According to a third aspect of embodiments of the present invention, there is provided a storage medium storing a computer program which, when executed by a master, implements the steps of the above method.

The technical scheme provided by the embodiment of the invention can comprise the following beneficial effects:

Aiming at the situation that paired binocular fundus image data available for model training is very limited, the binocular fundus image data for training is effectively expanded by using a loose pairing method and combining WGAN to generate an countermeasure network, and on the basis of a ResNet residual network, the neural network training is performed by combining a channel attention and space attention mechanism, so that the network focuses more on focus characteristic information, the characteristic extraction capability of the model is effectively improved, redundancy calculation is reduced, binocular fundus image characteristics are fused by a sliding average method, binocular information is fully utilized, characteristic loss and redundancy are avoided, stability and consistency of fusion results are improved, time and calculation resources are saved, and overall processing efficiency is improved.

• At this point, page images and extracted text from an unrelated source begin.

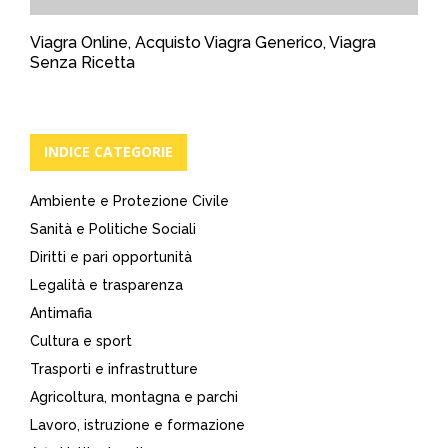
Viagra Online, Acquisto Viagra Generico, Viagra
Senza Ricetta
INDICE CATEGORIE
Ambiente e Protezione Civile
Sanità e Politiche Sociali
Diritti e pari opportunità
Legalità e trasparenza
Antimafia
Cultura e sport
Trasporti e infrastrutture
Agricoltura, montagna e parchi
Lavoro, istruzione e formazione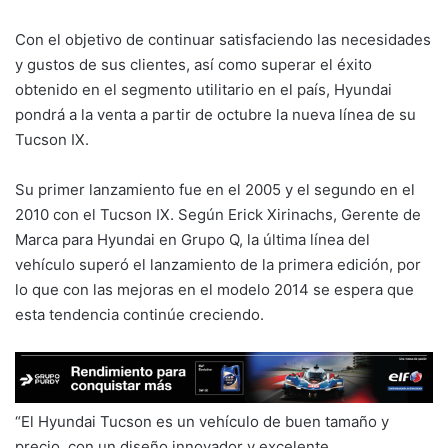
Con el objetivo de continuar satisfaciendo las necesidades
y gustos de sus clientes, así como superar el éxito
obtenido en el segmento utilitario en el país, Hyundai
pondrá a la venta a partir de octubre la nueva línea de su
Tucson IX.
Su primer lanzamiento fue en el 2005 y el segundo en el
2010 con el Tucson IX. Según Erick Xirinachs, Gerente de
Marca para Hyundai en Grupo Q, la última línea del
vehículo superó el lanzamiento de la primera edición, por
lo que con las mejoras en el modelo 2014 se espera que
esta tendencia continúe creciendo.
“El Hyundai Tucson es un vehículo de buen tamaño y
precio, con un diseño innovador y excelente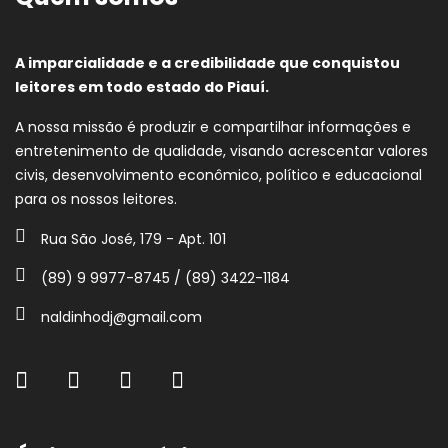
A imparcialidade e a credibilidade que conquistou
leitores em todo estado do Piauí.
A nossa missão é produzir e compartilhar informações e
entretenimento de qualidade, visando acrescentar valores
civis, desenvolvimento econômico, político e educacional
para os nossos leitores.
Rua São José, 179 - Apt. 101
(89) 9 9977-8745 / (89) 3422-1184
naldinhodj@gmail.com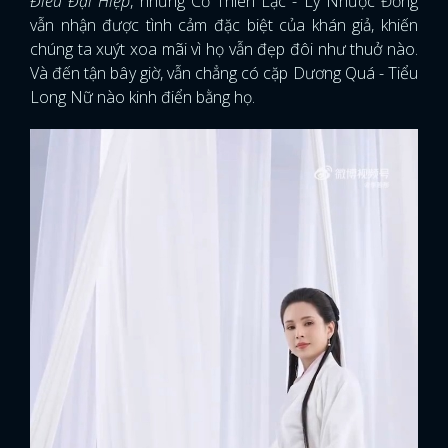
Điêu Đại Hiệp
, nhưng Cổ Thiên Lạc - Lý Nhược Đồng
vẫn nhận được tình cảm đặc biệt của khán giả, khiến
chúng ta xuýt xoa mãi vì họ vẫn đẹp đôi như thuở nào.
Và đến tận bây giờ, vẫn chẳng có cặp Dương Quá - Tiểu
Long Nữ nào kinh điển bằng họ.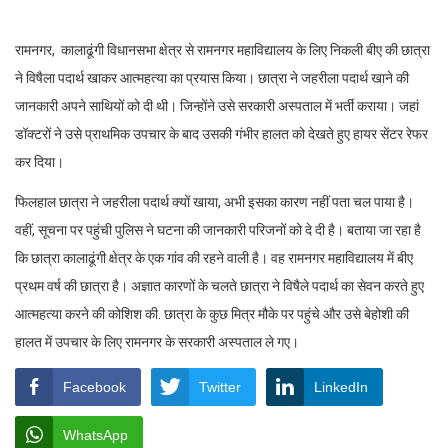
रामनगर, कालाढूंगी विधानसभा क्षेत्र से रामनगर महाविद्यालय के लिए निकली बीए की छात्रा
ने विषैला पदार्थ खाकर आत्महत्या का प्रयास किया। छात्रा ने जहरीला पदार्थ खाने की
जानकारी अपने साथियों को दी थी। जिन्होंने उसे सरकारी अस्पताल में भर्ती कराया। जहां
डॉक्टरों ने उसे प्राथमिक उपचार के बाद उसकी गंभीर हालत को देखते हुए हायर सेंटर रेफर
कर दिया।
फिलहाल छात्रा ने जहरीला पदार्थ क्यों खाया, अभी इसका कारण नहीं पता चल पाया है।
वहीं, सूचना पर पहुंची पुलिस ने घटना की जानकारी परिजनों को दे दी है। बताया जा रहा है
कि छात्रा कालाढूंगी क्षेत्र के एक गांव की रहने वाली है। वह रामनगर महाविद्यालय में बीए
प्रथम वर्ष की छात्रा है। अज्ञात कारणों के चलते छात्रा ने विषैले पदार्थ का सेवन करते हुए
आत्महत्या करने की कोशिश की. छात्रा के कुछ मित्र मौके पर पहुंचे और उसे बेहोशी की
हालत में उपचार के लिए रामनगर के सरकारी अस्पताल ले गए।
Facebook
Twitter
LinkedIn
WhatsApp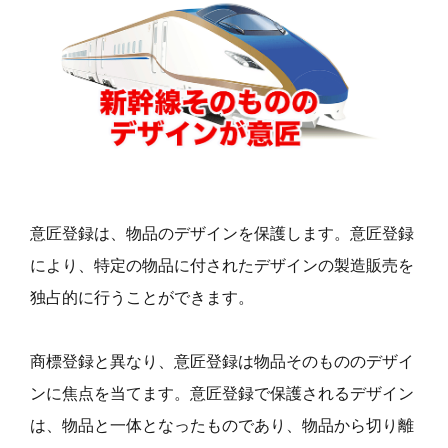
意匠登録は、物品のデザインを保護します。意匠登録
により、特定の物品に付されたデザインの製造販売を
独占的に行うことができます。
商標登録と異なり、意匠登録は物品そのもののデザイ
ンに焦点を当てます。意匠登録で保護されるデザイン
は、物品と一体となったものであり、物品から切り離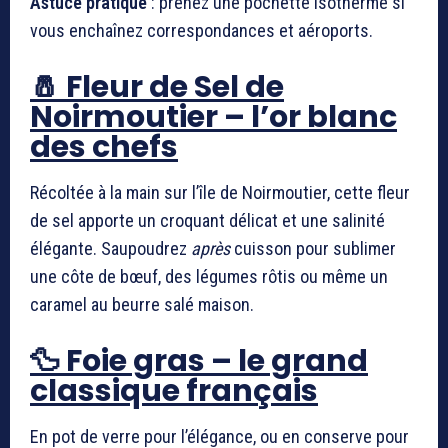
Astuce pratique
: prenez une pochette isotherme si
vous enchaînez correspondances et aéroports.
🧂 Fleur de Sel de
Noirmoutier – l’or blanc
des chefs
Récoltée à la main sur l’île de Noirmoutier, cette fleur
de sel apporte un croquant délicat et une salinité
élégante. Saupoudrez
après
cuisson pour sublimer
une côte de bœuf, des légumes rôtis ou même un
caramel au beurre salé maison.
🦆 Foie gras – le grand
classique français
En pot de verre pour l’élégance, ou en conserve pour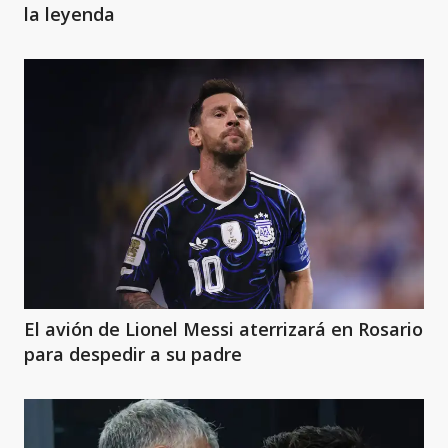
la leyenda
El avión de Lionel Messi aterrizará en Rosario
para despedir a su padre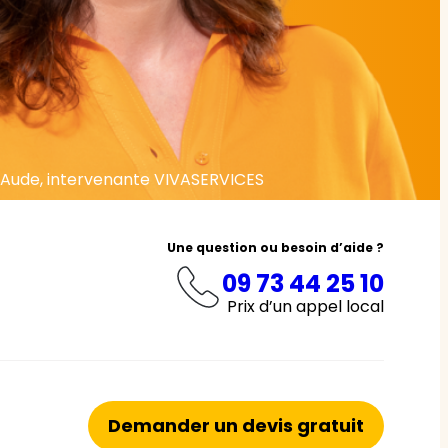
Aude, intervenante VIVASERVICES
Une question ou besoin d’aide ?
09 73 44 25 10
Prix d’un appel local
Demander un devis gratuit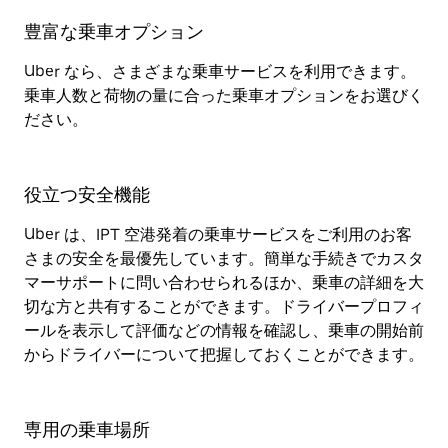
豊富な乗車オプション
Uber なら、さまざまな乗車サービスを利用できます。
乗車人数と荷物の量に合った乗車オプションをお選びく
ださい。
役立つ安全機能
Uber は、IPT 空港発着の乗車サービスをご利用のお客
さまの安全を最優先しています。簡単な手続きでカスタ
マーサポートに問い合わせられるほか、乗車の詳細を大
切な方と共有することができます。ドライバープロフィ
ールを表示して評価などの情報を確認し、乗車の開始前
からドライバーについて把握しておくことができます。
専用の乗車場所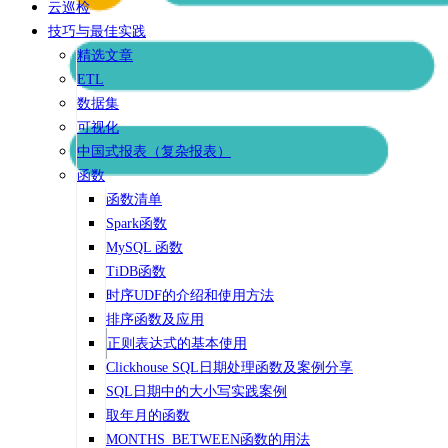
云巡检
技巧与最佳实践
精选文章
ETL
数据集
可视化
中国式报表（复杂报表）
函数
函数清单
Spark函数
MySQL 函数
TiDB函数
时序UDF的介绍和使用方法
排序函数及应用
正则表达式的基本使用
Clickhouse SQL日期处理函数及案例分享
SQL日期中的大小写实践案例
取年月的函数
MONTHS_BETWEEN函数的用法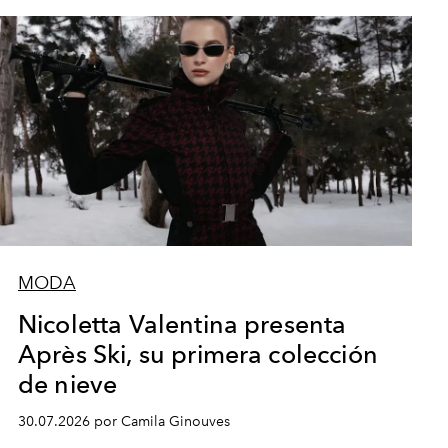
MODA
Nicoletta Valentina presenta
Après Ski, su primera colección
de nieve
30.07.2026 por Camila Ginouves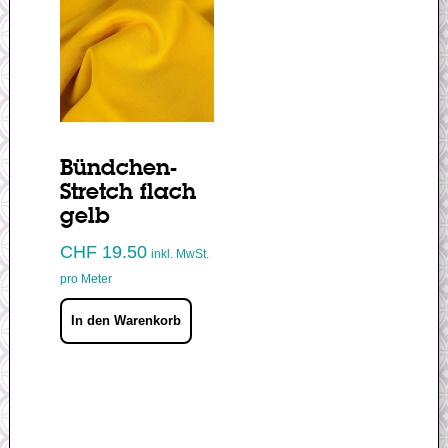
Bündchen-
Stretch flach
gelb
CHF
19.50
inkl. MwSt.
pro Meter
In den Warenkorb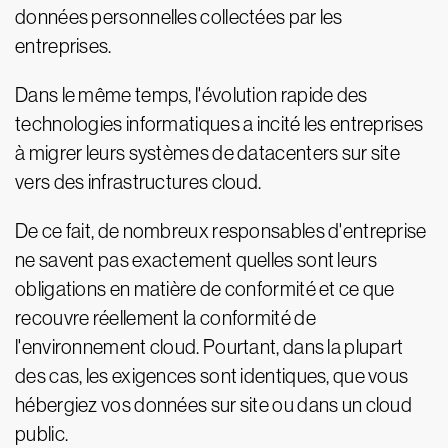
données personnelles collectées par les
entreprises.
Dans le même temps, l'évolution rapide des
technologies informatiques a incité les entreprises
à migrer leurs systèmes de datacenters sur site
vers des infrastructures cloud.
De ce fait, de nombreux responsables d'entreprise
ne savent pas exactement quelles sont leurs
obligations en matière de conformité et ce que
recouvre réellement la conformité de
l'environnement cloud. Pourtant, dans la plupart
des cas, les exigences sont identiques, que vous
hébergiez vos données sur site ou dans un cloud
public.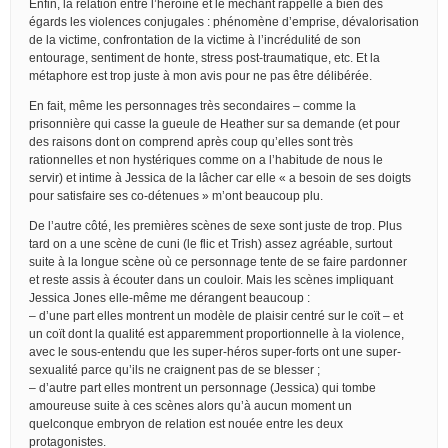
Enfin, la relation entre l’héroïne et le méchant rappelle à bien des
égards les violences conjugales : phénomène d’emprise, dévalorisation
de la victime, confrontation de la victime à l’incrédulité de son
entourage, sentiment de honte, stress post-traumatique, etc. Et la
métaphore est trop juste à mon avis pour ne pas être délibérée.
En fait, même les personnages très secondaires – comme la
prisonnière qui casse la gueule de Heather sur sa demande (et pour
des raisons dont on comprend après coup qu’elles sont très
rationnelles et non hystériques comme on a l’habitude de nous le
servir) et intime à Jessica de la lâcher car elle « a besoin de ses doigts
pour satisfaire ses co-détenues » m’ont beaucoup plu.
De l’autre côté, les premières scènes de sexe sont juste de trop. Plus
tard on a une scène de cuni (le flic et Trish) assez agréable, surtout
suite à la longue scène où ce personnage tente de se faire pardonner
et reste assis à écouter dans un couloir. Mais les scènes impliquant
Jessica Jones elle-même me dérangent beaucoup :
– d’une part elles montrent un modèle de plaisir centré sur le coït – et
un coït dont la qualité est apparemment proportionnelle à la violence,
avec le sous-entendu que les super-héros super-forts ont une super-
sexualité parce qu’ils ne craignent pas de se blesser ;
– d’autre part elles montrent un personnage (Jessica) qui tombe
amoureuse suite à ces scènes alors qu’à aucun moment un
quelconque embryon de relation est nouée entre les deux
protagonistes.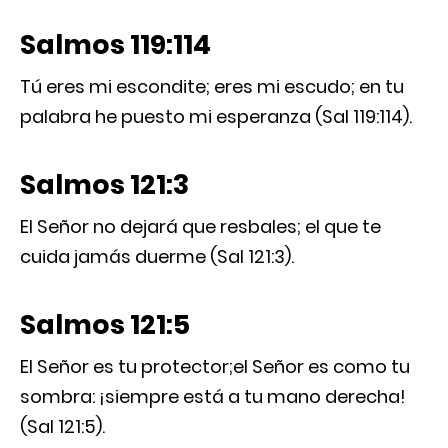
Salmos 119:114
Tú eres mi escondite; eres mi escudo; en tu
palabra he puesto mi esperanza (Sal 119:114).
Salmos 121:3
El Señor no dejará que resbales; el que te
cuida jamás duerme (Sal 121:3).
Salmos 121:5
El Señor es tu protector;el Señor es como tu
sombra: ¡siempre está a tu mano derecha!
(Sal 121:5).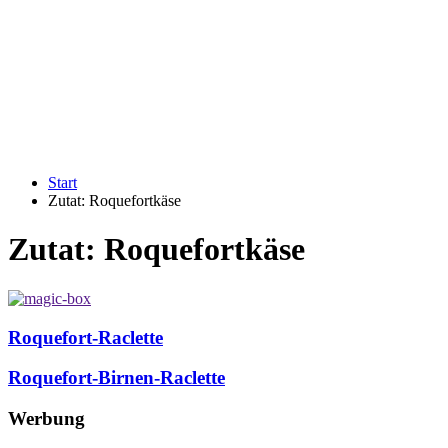
Start
Zutat:
Roquefortkäse
Zutat:
Roquefortkäse
Roquefort-Raclette
Roquefort-Birnen-Raclette
Werbung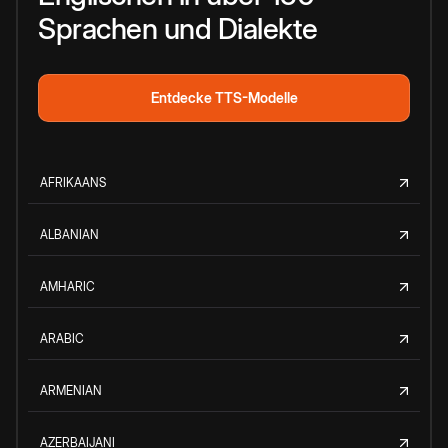
Sprachen und Dialekte
Entdecke TTS-Modelle
AFRIKAANS
ALBANIAN
AMHARIC
ARABIC
ARMENIAN
AZERBAIJANI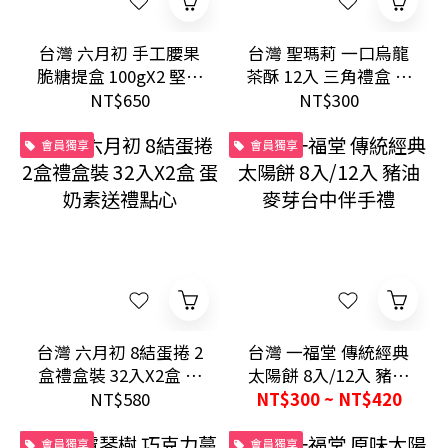
台灣 六月初 手工腰果
台灣 聖瑪莉 一口烏龍
脆糖提盒 100gX2 堅果
茶酥 12入 三角禮盒 鳳
酥脆送禮點心
梨茶香伴手禮
NT$650
NT$300
會員獨享
會員獨享
台灣 六月初 8結蛋捲 2
台灣 一福堂 傳統經典
盒禮盒裝 32入X2盒 蛋
太陽餅 8入/12入 豬油
奶素送禮點心
麥芽台中伴手禮
NT$580
NT$300 ~ NT$420
會員獨享
會員獨享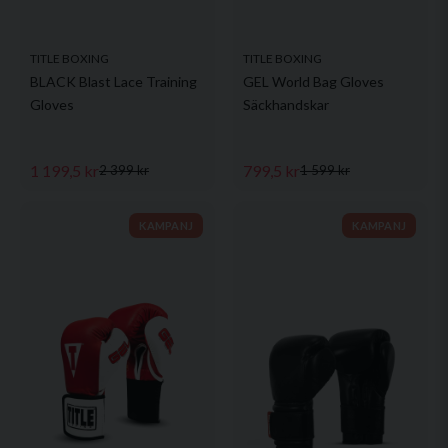
TITLE BOXING
TITLE BOXING
BLACK Blast Lace Training
GEL World Bag Gloves
Gloves
Säckhandskar
1 199,5 kr
799,5 kr
2 399 kr
1 599 kr
KAMPANJ
KAMPANJ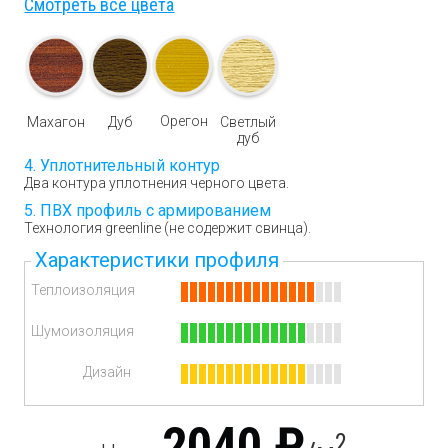
Смотреть все цвета
Орегон
Махагон
Дуб
Светлый
дуб
Уплотнительный контур
Два контура уплотнения черного цвета.
ПВХ профиль с армированием
Технология greenline (не содержит свинца).
Характеристики профиля
Теплоизоляция
Шумоизоляция
Дизайн
2040 ₽
2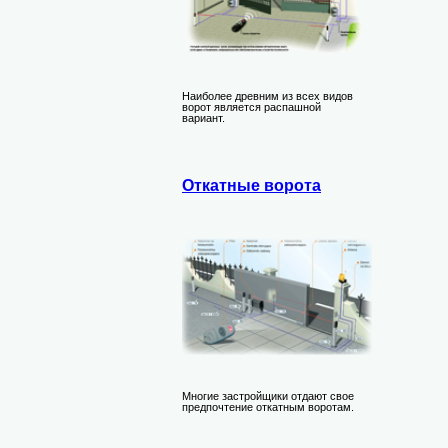
Наиболее древним из всех видов
ворот является распашной
вариант.
Откатные ворота
Многие застройщики отдают свое
предпочтение откатным воротам.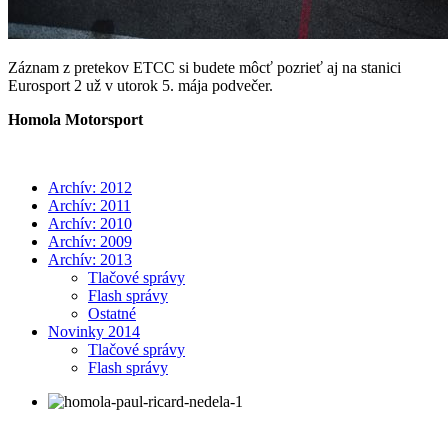
Záznam z pretekov ETCC si budete môcť pozrieť aj na stanici
Eurosport 2 už v utorok 5. mája podvečer.
Homola Motorsport
Archív: 2012
Archív: 2011
Archív: 2010
Archív: 2009
Archív: 2013
Tlačové správy
Flash správy
Ostatné
Novinky 2014
Tlačové správy
Flash správy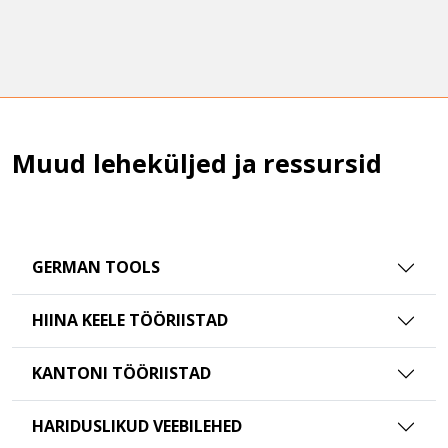
Muud leheküljed ja ressursid
GERMAN TOOLS
HIINA KEELE TÖÖRIISTAD
KANTONI TÖÖRIISTAD
HARIDUSLIKUD VEEBILEHED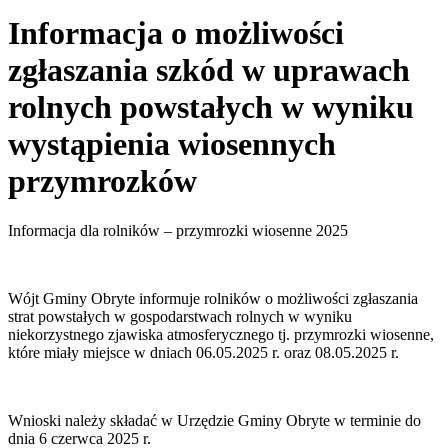
Informacja o możliwości
zgłaszania szkód w uprawach
rolnych powstałych w wyniku
wystąpienia wiosennych
przymrozków
Informacja dla rolników – przymrozki wiosenne 2025
Wójt Gminy Obryte informuje rolników o możliwości zgłaszania
strat powstałych w gospodarstwach rolnych w wyniku
niekorzystnego zjawiska atmosferycznego tj. przymrozki wiosenne,
które miały miejsce w dniach 06.05.2025 r. oraz 08.05.2025 r.
Wnioski należy składać w Urzędzie Gminy Obryte w terminie do
dnia 6 czerwca 2025 r.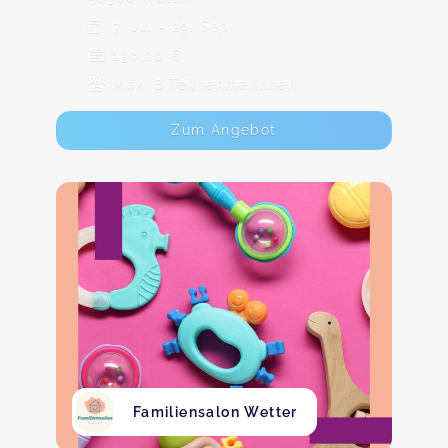
7. Jul - 29. Sep
130,00 €
Max. 8 TeilnehmerInnen
Zum Angebot
Familiensalon Wetter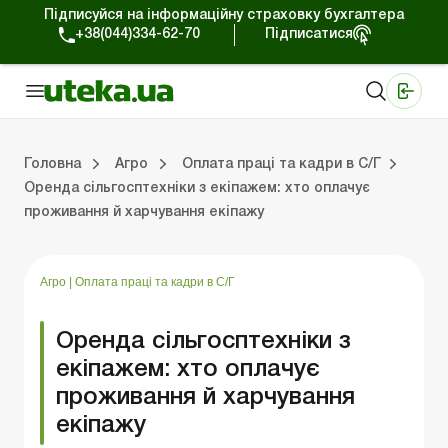
Підписуйся на інформаційну страховку бухгалтера
+38(044)334-62-70
Підписатися
Медичні КНП
Online видання «Баланс»
Online видання «Баланс-Агро»
Online бібліотека «Баланс»
Портал Баланс-Бюджет
Сервіси Баланс-Бюджет
Свiт позитива
Оподаткування та бухоблік сільгосппідприємств
Фермерське господарство
Школа бухгалтера с/г галузі
Галузевий бухгалтерський облік в С/Г
Перевірки с/г підприємств
Головна
Агро
Оплата праці та кадри в С/Г
Оренда сільгосптехніки з екіпажем: хто оплачує
проживання й харчування екіпажу
лік сільгосппідприємств
арство
/Г
ємств
Земля та земельні правовідносини
Юридичні консультації
Спецвипуски для агропідприємств
Блог редакції Uteka-Агро
Господарські операції в агросекто
Оплата праці та кадри в С
Державна підтримка та інвестиції
Розрахунки в С/Г
Агро
|
Оплата праці та кадри в С/Г
Оренда сільгосптехніки з
екіпажем: хто оплачує
проживання й харчування
екіпажу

It is to be understood that both the foregoing general description and the following detailed description are exemplary and explanatory only and are not restrictive of the invention as claimed.

Drawings

The accompanying drawings, which are incorporated in and constitute a part of this specification, illustrate embodiments consistent with the invention and together with the description, serve to explain the principles of the invention.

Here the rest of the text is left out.